The European Organisation for Rare Diseases, EURORDIS, is a patient-driven alliance of patient organisations and individuals active in the field of rare diseases.
EURORDIS’ mission is:
- To build a strong pan-European community of patient organisations and people living with rare diseases;
- To be their voice at the European level; and – directly or indirectly – to fight against the impact of rare diseases on their lives.
To this end, EURORDIS undertakes activities on behalf of its members, notably in favour of:
- Empowering rare disease patient groups;
- Advocating rare diseases as a public health issue;
- Raising public rare disease awareness, and also that of national and international institutions;
- Improving access to information, treatment, care, and support for people living with rare diseases;
- Encouraging good practices in relation to these;
- Promoting scientific and clinical rare disease research;
- Developing rare disease treatments and orphan drugs;
- Improving quality of life through patient support, social, welfare, and educational services.
1. Membership and networking
1.1. European Workshops of National Alliances of Rare Diseases
1.2. Capacity Building of European Rare Disease Specific Networks
1.3. Priority recruitment of members in new and future EU Member States
2. Services to patients
2.1. European Network of Help Lines for Rare Diseases
2.2. European Network of Therapeutic Recreation Programmes for Rare Diseases
2.3. European Network of Respite Care Services for Rare Diseases
2.4. Integration at School
3. Therapeutic Development
3.1. Task Forces of patient representatives and volunteers
3.2. Capacity building: Summer School
3.3. A Charter for Clinical Trials
3.4. Compiled documents on marketed Orphan Medicinal Products
4.1. Rare Disease Day 2009
4.2. A Rare Disease Day Book on Access to Care based on EurordisCare 2&3 surveys
4.3. Eurordis web site development: new version
1. Involvement of patient organisations in the development of national plans and strategies for rare diseases in more Member States through information exchange and networking:
- Dissemination of information on national plans (via newsletter and web site…)

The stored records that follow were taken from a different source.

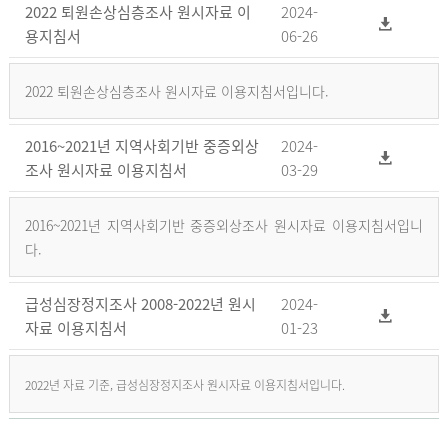
2022 퇴원손상심층조사 원시자료 이
2024-
용지침서
06-26
2022 퇴원손상심층조사 원시자료 이용지침서입니다.
2016~2021년 지역사회기반 중증외상
2024-
조사 원시자료 이용지침서
03-29
2016~2021년 지역사회기반 중증외상조사 원시자료 이용지침서입니
다.
급성심장정지조사 2008-2022년 원시
2024-
자료 이용지침서
01-23
2022년 자료 기준, 급성심장정지조사 원시자료 이용지침서입니다.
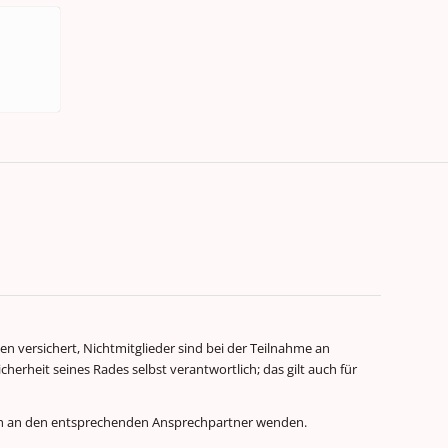
en versichert, Nichtmitglieder sind bei der Teilnahme an
icherheit seines Rades selbst verantwortlich; das gilt auch für
sich an den entsprechenden Ansprechpartner wenden.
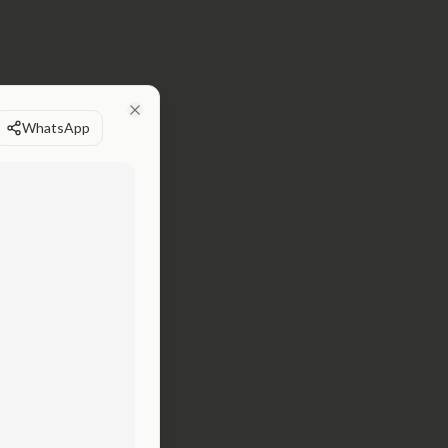
WhatsApp
Close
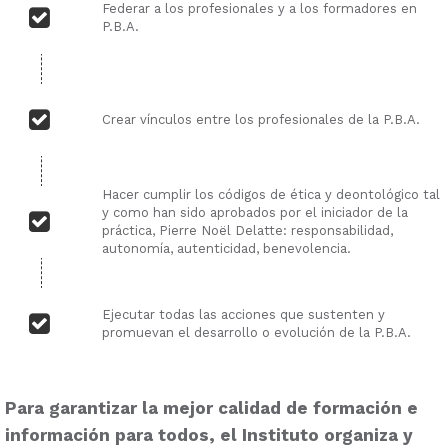
Federar a los profesionales y a los formadores en
P.B.A.
Crear vínculos entre los profesionales de la P.B.A.
Hacer cumplir los códigos de ética y deontológico tal
y como han sido aprobados por el iniciador de la
práctica, Pierre Noël Delatte: responsabilidad,
autonomía, autenticidad, benevolencia.
Ejecutar todas las acciones que sustenten y
promuevan el desarrollo o evolución de la P.B.A.
Para garantizar la mejor calidad de formación e
información para todos, el Instituto organiza y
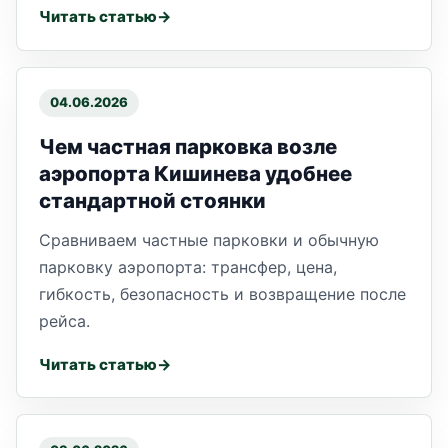
Читать статью
04.06.2026
Чем частная парковка возле
аэропорта Кишинева удобнее
стандартной стоянки
Сравниваем частные парковки и обычную
парковку аэропорта: трансфер, цена,
гибкость, безопасность и возвращение после
рейса.
Читать статью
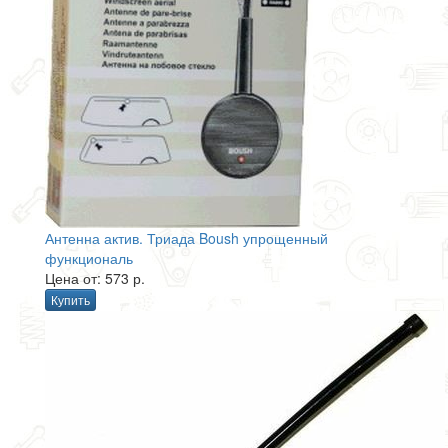
Антенна актив. Триада Boush упрощенный
функциональ
Цена от: 573 р.
Купить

- 2 workshops of the Council of National Alliances, representatives of National Alliances will exchange information on the initiatives taken at member states level, the selected priorities, and the involvement of patient representatives in the definition of national plans for rare diseases;
- Support to the organisation of 10 National Conferences on rare diseases to ensure that the development of National Plans is promoted and the Commission’s Communication on RD is presented will be offered via the participation to the EuroPlan project. Each Conference will be organised in close co-operation between national authorities and existing national RD alliances, EURORDIS participation in organising committees of National Conferences, intervention of EURORDIS at Conferences (supported by the EuroPlan project).
2. Increased outreach and involvement of rare disease patient organisations in EU health policy definition:
- Frequent consultation with members (represented by the board of Directors, or Eurordis European Public Affairs Committee, or directly with the entire membership) done by email or during workshops and meetings gives the floor to patients and their representatives to express their opinion on key public health debates such as the quality of care, patient safety, European Reference Networks for rare diseases, genetic counselling, cross-boarder care …

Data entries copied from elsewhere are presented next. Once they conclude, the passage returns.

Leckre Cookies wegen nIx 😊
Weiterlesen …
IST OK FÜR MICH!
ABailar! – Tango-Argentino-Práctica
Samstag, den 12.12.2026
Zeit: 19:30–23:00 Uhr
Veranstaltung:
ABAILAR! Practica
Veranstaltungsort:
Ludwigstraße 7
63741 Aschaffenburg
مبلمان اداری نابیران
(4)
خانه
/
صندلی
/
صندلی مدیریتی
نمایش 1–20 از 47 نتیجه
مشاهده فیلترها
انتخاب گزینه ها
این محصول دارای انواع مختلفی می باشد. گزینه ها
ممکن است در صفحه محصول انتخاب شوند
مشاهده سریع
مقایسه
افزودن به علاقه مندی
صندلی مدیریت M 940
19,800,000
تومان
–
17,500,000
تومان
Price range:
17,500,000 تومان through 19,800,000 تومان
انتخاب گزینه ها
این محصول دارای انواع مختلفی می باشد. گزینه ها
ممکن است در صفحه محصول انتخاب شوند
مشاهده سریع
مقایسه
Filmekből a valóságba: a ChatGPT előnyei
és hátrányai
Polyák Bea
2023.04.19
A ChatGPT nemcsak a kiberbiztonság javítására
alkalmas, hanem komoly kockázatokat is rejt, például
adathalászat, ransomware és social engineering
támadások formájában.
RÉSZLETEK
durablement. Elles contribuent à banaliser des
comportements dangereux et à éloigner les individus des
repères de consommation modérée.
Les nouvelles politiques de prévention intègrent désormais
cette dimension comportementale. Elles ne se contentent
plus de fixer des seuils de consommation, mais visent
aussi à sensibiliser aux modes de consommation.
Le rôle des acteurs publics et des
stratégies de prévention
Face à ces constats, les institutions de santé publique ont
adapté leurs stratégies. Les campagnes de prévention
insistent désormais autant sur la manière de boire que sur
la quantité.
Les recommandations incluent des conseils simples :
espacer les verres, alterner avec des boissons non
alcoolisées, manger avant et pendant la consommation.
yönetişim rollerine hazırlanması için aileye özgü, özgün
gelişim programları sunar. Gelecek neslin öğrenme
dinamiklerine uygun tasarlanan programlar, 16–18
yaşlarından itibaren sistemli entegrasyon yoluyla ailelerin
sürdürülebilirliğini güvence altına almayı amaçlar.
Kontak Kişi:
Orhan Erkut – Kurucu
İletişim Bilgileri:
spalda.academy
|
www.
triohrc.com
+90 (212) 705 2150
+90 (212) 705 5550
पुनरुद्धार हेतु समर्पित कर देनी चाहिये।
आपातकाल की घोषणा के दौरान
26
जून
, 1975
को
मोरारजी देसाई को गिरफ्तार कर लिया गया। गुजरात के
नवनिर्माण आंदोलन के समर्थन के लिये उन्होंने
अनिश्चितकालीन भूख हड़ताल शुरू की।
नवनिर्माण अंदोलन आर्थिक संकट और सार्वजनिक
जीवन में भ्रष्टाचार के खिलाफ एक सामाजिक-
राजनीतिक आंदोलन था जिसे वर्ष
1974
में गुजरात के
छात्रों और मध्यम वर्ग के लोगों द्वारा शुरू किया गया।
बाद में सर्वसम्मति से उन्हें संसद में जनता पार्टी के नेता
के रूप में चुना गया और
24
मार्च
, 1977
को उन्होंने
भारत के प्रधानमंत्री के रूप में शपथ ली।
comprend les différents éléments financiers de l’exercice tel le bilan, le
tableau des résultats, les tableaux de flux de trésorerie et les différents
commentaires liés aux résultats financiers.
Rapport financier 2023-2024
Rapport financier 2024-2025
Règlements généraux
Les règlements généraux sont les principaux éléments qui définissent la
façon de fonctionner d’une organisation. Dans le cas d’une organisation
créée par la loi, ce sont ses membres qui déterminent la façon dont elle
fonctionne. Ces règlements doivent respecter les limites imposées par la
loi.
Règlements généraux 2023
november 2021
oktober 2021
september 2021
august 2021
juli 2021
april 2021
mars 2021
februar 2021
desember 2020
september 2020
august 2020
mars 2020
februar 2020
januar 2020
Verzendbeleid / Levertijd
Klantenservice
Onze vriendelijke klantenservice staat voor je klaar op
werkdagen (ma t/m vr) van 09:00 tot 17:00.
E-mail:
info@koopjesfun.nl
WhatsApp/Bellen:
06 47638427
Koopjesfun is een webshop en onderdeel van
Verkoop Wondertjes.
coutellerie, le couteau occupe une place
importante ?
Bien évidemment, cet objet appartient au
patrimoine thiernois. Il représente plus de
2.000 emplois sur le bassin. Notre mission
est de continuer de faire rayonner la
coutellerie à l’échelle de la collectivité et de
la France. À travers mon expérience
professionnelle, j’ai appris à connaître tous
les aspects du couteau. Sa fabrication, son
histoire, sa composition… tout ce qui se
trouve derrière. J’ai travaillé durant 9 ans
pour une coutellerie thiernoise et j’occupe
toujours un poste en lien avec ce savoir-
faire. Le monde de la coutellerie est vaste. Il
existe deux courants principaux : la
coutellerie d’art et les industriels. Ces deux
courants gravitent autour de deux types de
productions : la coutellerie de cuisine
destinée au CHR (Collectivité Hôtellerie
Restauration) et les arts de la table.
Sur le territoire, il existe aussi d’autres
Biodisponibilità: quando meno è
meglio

- Innovative methods inspired by DG Research supported project ECSITE will provide further opportunities of consultation and involvement of patients in EU health policy definition (supported by the Polka project).
3. Enlargement and reinforcement of the rare disease networks, and development of tools to exchange information and best practices:
- More member organisations in more countries will join and participate in Eurordis activities. A new database of patient organisations and members will be created, with information on patient representatives involved in each activity. More dissemination of information and feedback from members.
- New Web 2.0 facilities will improve web based communication. Web 2.0 corresponds to enriched interface solutions and technical tools to facilitate Internet surfing and ergonomics. It also corresponds to information sharing and dissemination within communities;
- Support to emerging National Alliances and to the European Network of National Alliances
- Support to emerging Disease Specific Networks (Rare! Together project)
- The recently created network of Help Lines for rare diseases should be strengthened, with more members and best practices to share and to disseminate throughout Europe.
4. Increased outreach and capacity building of rare disease patient representatives into medicines regulatory activities of the EMEA:
- Better understanding by patient representatives of the EU policy and regulatory decision making process, and capacity building of patient representatives to fulfil the tasks as provided for by the EU legislation on pharmaceutical products;
- At the end of 2009, more patients’ representatives in rare diseases should play a role at the national or European level in regulatory affairs, drug development, product information, pharmacovigilance and risk communication.
5. Improved knowledge via public awareness on rare diseases, improved access to information for patient representatives, patients and their families, as well as enhanced patient to patient exchange of information on their disease through social networking and new online tools.
The Rare Disease Day 2009 will be an opportunity to increase awareness on rare diseases in Europe and communicate on all relevant initiatives from the European institutions and member states.